Igual às mulheres, jovens e crianças também fizeram desta praça um espaço cativo para se encontrar durante os dias e finais de tarde. Os homens do bairro também têm seu espaço. A praça Antônio de Rezende, que fica perto da escola municipal Noman Prochet, não fica vazia. Ganhou até um campo de futebol e a comunidade já conta com uma escolinha para ensinar a garotada do bairro a dominar a bola. Todo domingo tem jogo correndo no campo e muita gente participando.
E tem mais. A Praça Tiradentes fica bem em frente ao Mercado Guanabara, margeando a avenida Higienópolis. Ali o ponto é democraticamente usado por todos; comércio e comunidade, embora seja a preferida para eventos.
O Parque Guanabara é assim: um bairro de praças, com clima de praça. É pequeno - tem cerca de 2 mil habitantes, tranquilo e verde. Aberto a quem quiser chegar para trocar idéias, conversar e fazer amizades. E como as praças, está cercado de um movimento que, inexplicavelmente, não interfere no ritmo dos seus moradores. Apesar do desenvolvimento que tem feito a região sul crescer em estrutura, novos bairros e comércio, o Parque Guanabara continua pulsando no mesmo ritmo calmo de sempre.

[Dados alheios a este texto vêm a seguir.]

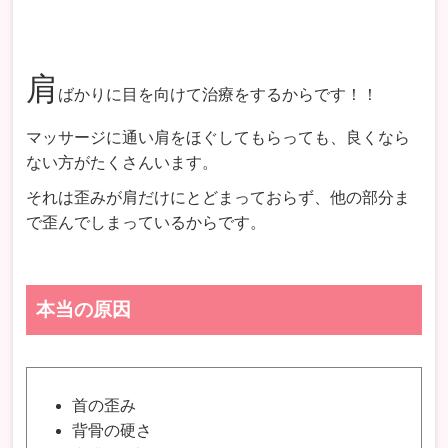
肩
ばかりに目を向けて治療をするからです！！
マッサージに通い肩をほぐしてもらっても、良くなら
ない方がたくさんいます。
それは歪みが肩だけにとどまっておらず、他の部分ま
で歪んでしまっているからです。
本当の原因
首の歪み
背骨の硬さ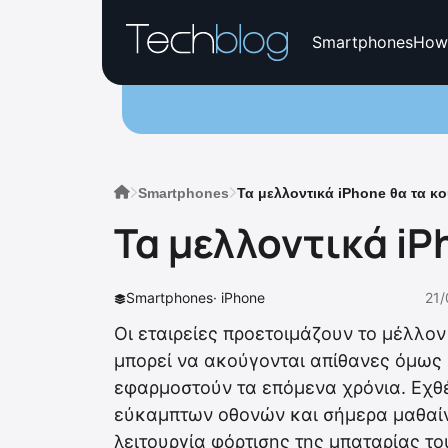
Smartphones
How
Smartphones
Τα μελλοντικά iPhone θα τα κο
Τα μελλοντικά iP
Smartphones
·
iPhone
21/
Οι εταιρείες προετοιμάζουν το μέλλο
μπορεί να ακούγονται απίθανες όμως 
εφαρμοστούν τα επόμενα χρόνια. Εχθέ
εύκαμπτων οθονών και σήμερα μαθαίνο
λειτουργία φόρτισης της μπαταρίας το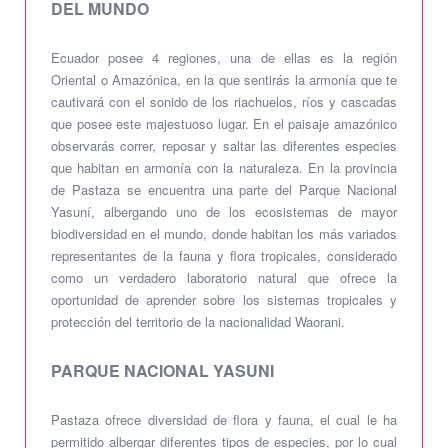
DEL MUNDO
Ecuador posee 4 regiones, una de ellas es la región
Oriental o Amazónica, en la que sentirás la armonía que te
cautivará con el sonido de los riachuelos, ríos y cascadas
que posee este majestuoso lugar. En el paisaje amazónico
observarás correr, reposar y saltar las diferentes especies
que habitan en armonía con la naturaleza. En la provincia
de Pastaza se encuentra una parte del Parque Nacional
Yasuní, albergando uno de los ecosistemas de mayor
biodiversidad en el mundo, donde habitan los más variados
representantes de la fauna y flora tropicales, considerado
como un verdadero laboratorio natural que ofrece la
oportunidad de aprender sobre los sistemas tropicales y
protección del territorio de la nacionalidad Waorani.
PARQUE NACIONAL YASUNI
Pastaza ofrece diversidad de flora y fauna, el cual le ha
permitido albergar diferentes tipos de especies, por lo cual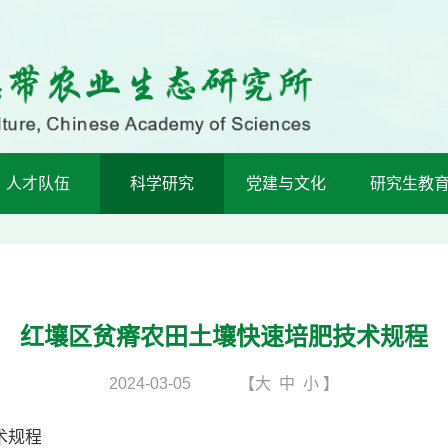
人才队伍
科学研究
党建与文化
研究生教
红壤区贫瘠农田土壤快速培肥技术规程
2024-03-05
【
大
中
小
】
术规程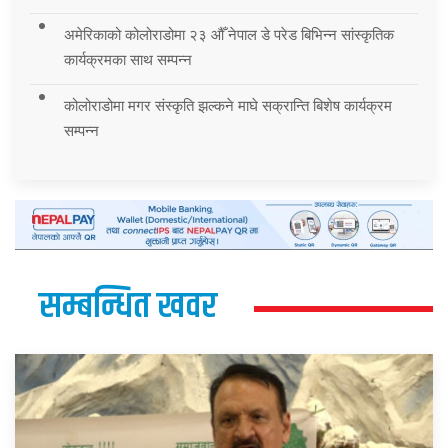
अमेरिकाको कोलोराडोमा २३ औँ नेपाल डे परेड बिभिन्न सांस्कृतिक
कार्यक्रमका साथ सम्पन्न
कोलोराडोमा मगर संस्कृति झल्कने माघे सक्रान्ति बिशेष कार्यक्रम
सम्पन्न
सम्बन्धित खवर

E haja movimento. Pelo bairro passa o trecho da avenida Higienópolis onde se concentram boates e bares que agitam a noite da cidade. Ainda circundando o Guanabara tem a avenida Madre Leônia Milito, uma das vias comerciais mais valorizadas da cidade. E não bastasse a alta concentração de restaurantes e lanchonetes, o Parque Guanabara é passagem praticamente obrigatória para quem segue para o maior shopping da cidade.
''O Guanabara é um bairro família. A gente realmente vive aqui. A maioria dos moradores está aqui há mais de 20 anos. Os vizinhos se conhecem e fazem questão de se encontrar e frequentar o bairro durante toda a semana'', conta Eunice Nagao. E os pontos de encontro preferidos acabam sendo as praças e o pequeno comércio interno. Ela e sua família moram no Guanabara há 25 anos e não se imaginam vivendo em nenhum outro lugar.
O bairro é tão receptivo que até o bar é ''familiar''. O bar do Paulo, batizado pelos clientes-amigos como ''Toca do Bode'' que fica no Mercado Guanabara, é prova de que até o comércio não resiste ao clima de ''bem viver'' que o bairro inspira.
Eloísa Nagao, proprietária, conta que o bar virou ''casa'' dos clientes. Eles ligam com antecedência para pedir os pratos que desejam - o próximo evento vai ser uma peixada. E fizeram do bar um ponto de encontro onde só entram homens. ''Mulher aqui, só esposas , namoradas e filhas e mesmo assim, mediante convite'', garante Nelson Zocchi, ovinocultor.
Mas os encontros não são só para jogar trucco e conversar. Na Toca do Bode acontecem também reuniões das lideranças do bairro para discutir problemas e definir ações para melhorar a qualidade de vida do Guanabara e região.